Мы были адептами этой программы, активно отстаивали идею о включении лизинга в итоговый перечень статей субсидирования и сейчас, в рамках данной программы, имеем право получить возмещение 50% трат на лизинг, за исключением субсидирования первого взноса. В целом примерно 70% инвестиций в расширение — это собственные средства компании, а остальное — лизинг. Но в связи с этой программой я вспоминаю миниатюру Аркадия Райкина. В ателье шили костюм, и был полный дисбаланс: рукава разной длины, пуговицы разные. Покупатель скандалит, а ему объясняют, что за каждую деталь отвечают разные люди: «К рукаву претензии есть? К рукаву претензий нет». Вот так и у нас в стране — сделали программу, придумали хорошее возмещение по лизингу, но дальше предприятию нужно договориться с банками о том, чтобы они этот лизинг предоставляли. В приоритете с точки зрения импортозамещения — лизинг у системообразующих банков. Вот в один такой я ходил как на работу с сентября. Не хочу хвастаться, но у нас очень достойная отчетность, особенно за три последних года. Но вот беда: все банки, когда рассматривают активы, приобретаемые по лизингу, задают вопрос — а у вас что за оборудование? Реакторы? Так они же неликвидные, куда мы их будем девать, если вы обанкротитесь? Но почему мы должны банкротиться, уважаемые банки, задаю я вопрос. Посмотрите наш баланс, отчеты о прибылях и убытках. «Ну, мало ли, — отвечают банки. — Всякое может случиться». Мы просто бились головой об стену на этих переговорах. В итоге плюнули, в экстренном порядке получили обратную связь от менее пафосного Газпромбанка и нашего питерского ПСКБ, что они готовы нас профинансировать. Этот путь занял у нас 8 месяцев. И вот Минпромторг, как в той миниатюре, говорит: к нам претензии есть? Мы дали вам возможность? Вот и идите в банки, договаривайтесь.

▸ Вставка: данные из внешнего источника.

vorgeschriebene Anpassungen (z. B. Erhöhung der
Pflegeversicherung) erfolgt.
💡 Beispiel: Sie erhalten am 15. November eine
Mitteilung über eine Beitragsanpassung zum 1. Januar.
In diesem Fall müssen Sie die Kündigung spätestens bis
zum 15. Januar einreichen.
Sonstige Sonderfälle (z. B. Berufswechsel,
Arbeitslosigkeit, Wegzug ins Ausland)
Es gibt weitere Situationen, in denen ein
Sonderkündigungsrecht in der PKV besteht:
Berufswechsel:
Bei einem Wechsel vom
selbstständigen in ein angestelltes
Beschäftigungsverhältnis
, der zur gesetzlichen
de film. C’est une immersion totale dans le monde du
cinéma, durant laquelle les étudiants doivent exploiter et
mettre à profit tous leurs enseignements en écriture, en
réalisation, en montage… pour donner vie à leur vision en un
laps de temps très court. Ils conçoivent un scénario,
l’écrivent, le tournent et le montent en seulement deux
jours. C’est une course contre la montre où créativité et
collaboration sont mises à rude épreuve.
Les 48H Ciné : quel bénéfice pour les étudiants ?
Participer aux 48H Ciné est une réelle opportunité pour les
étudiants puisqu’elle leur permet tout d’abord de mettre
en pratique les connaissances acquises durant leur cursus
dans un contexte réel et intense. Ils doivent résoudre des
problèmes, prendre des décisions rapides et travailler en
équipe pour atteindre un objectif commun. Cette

Вы уже сказали о хороших финансовых показателях, а за счет чего компания выросла в прошлом году?
Расширение ассортимента, адекватные цены, высокое качество, фиксация рублевых цен для ряда важных партнеров на полгода вперед — сказалась совокупность факторов. Из–за волатильности курсов производители готовых лекарств стали искать поставщиков, у которых можно взять продукцию со стабильным качеством, хорошей ценой, в необходимом объеме. Мы стали выигрывать конкурентную борьбу за счет предложения большего количества субстанций по более адекватным, нежели у иностранных конкурентов, ценам. «Активный компонент» практически не использует кредитные ресурсы, есть маленькая линия на 20 млн рублей и аккредитив на $500 тыс. Остальное — это свои средства, за счет этого мы работаем на очень короткой кредиторке, тем самым формируя рублевую себестоимость. Это очень нам помогло, особенно в прошлом году, когда курс валют прыгал, а основные поставщики требовали расчетов в долларах.

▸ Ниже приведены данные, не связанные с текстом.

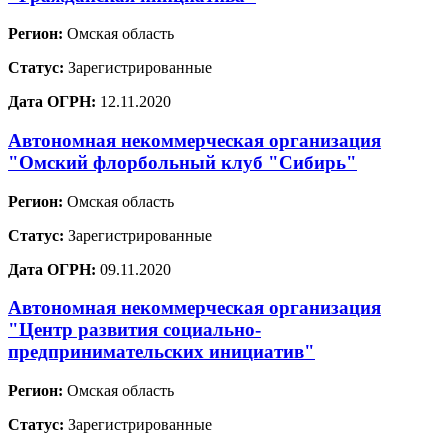
Регион:
Омская область
Статус:
Зарегистрированные
Дата ОГРН:
12.11.2020
Автономная некоммерческая организация
"Омский флорбольный клуб "Сибирь"
Регион:
Омская область
Статус:
Зарегистрированные
Дата ОГРН:
09.11.2020
Автономная некоммерческая организация
"Центр развития социально-
предпринимательских инициатив"
Регион:
Омская область
Статус:
Зарегистрированные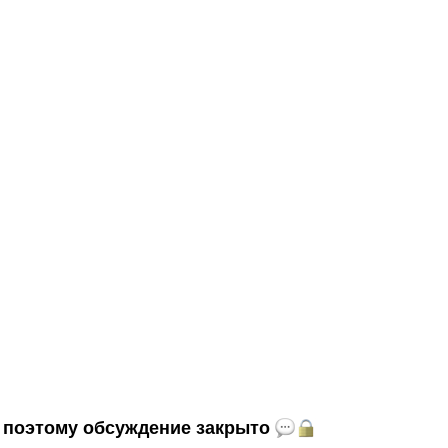
и, поэтому обсуждение закрыто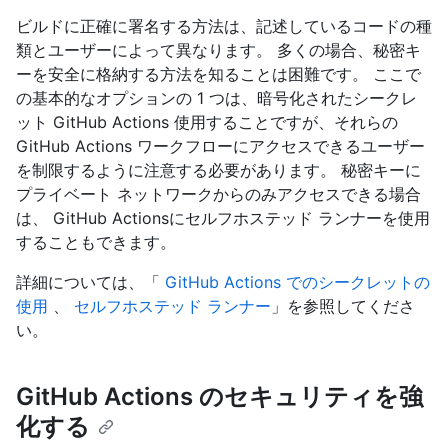
ビルドに正確に署名する方法は、記述しているコードの種
類とユーザーによって異なります。 多くの場合、秘密キ
ーを安全に格納する方法を知ることは困難です。 ここで
の基本的なオプションの 1 つは、暗号化されたシークレ
ット GitHub Actions 使用することですが、それらの
GitHub Actions ワークフローにアクセスできるユーザー
を制限するように注意する必要があります。 秘密キーに
プライベート ネットワークからのみアクセスできる場合
は、 GitHub Actionsにセルフホステッド ランナーを使用
することもできます。
詳細については、「
GitHub Actions でのシークレットの
使用
、
セルフホステッド ランナー
」を参照してくださ
い。
GitHub Actions のセキュリティを強
化する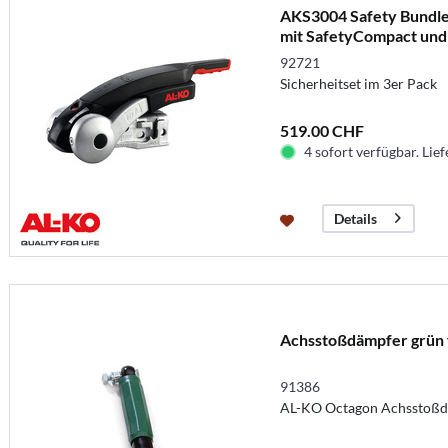
AKS3004 Safety Bundle 
mit SafetyCompact und 
92721
Sicherheitset im 3er Pack
519.00 CHF
4 sofort verfügbar. Lief
Details
Achsstoßdämpfer grün 
91386
AL-KO Octagon Achsstoßd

Какие перспективы у фармотрасли?
Это одна из немногих отраслей в России, которая не падает, а продолжает расти. Но ситуация зависит от всех звеньев цепочки. Если производители готовых лекарств чувствуют себя более–менее неплохо, то дистрибьюторы — гораздо хуже. Но я говорил это раньше, готов повторить и сейчас — функционал дистрибьюторов в ближайшие 3–4 года сильно поменяется. Например, крупнейшая аптечная сеть AVE официально задекларировала, что перестает работать с дистрибьюторами. Крупные аптечные сети заключают прямые контракты с производителями, у них есть свой логистический центр, они готовы на себя брать задачи дистрибьюторов. У нас ведь в стране уникальная ситуация: дистрибьюторы последние 20 лет не только занимаются доставкой, они и маркетинговые контракты на себя замыкают. Но производители все с большей охотой эти деньги отдают аптечным сетям, которые, собственно, и работают с конечным покупателем.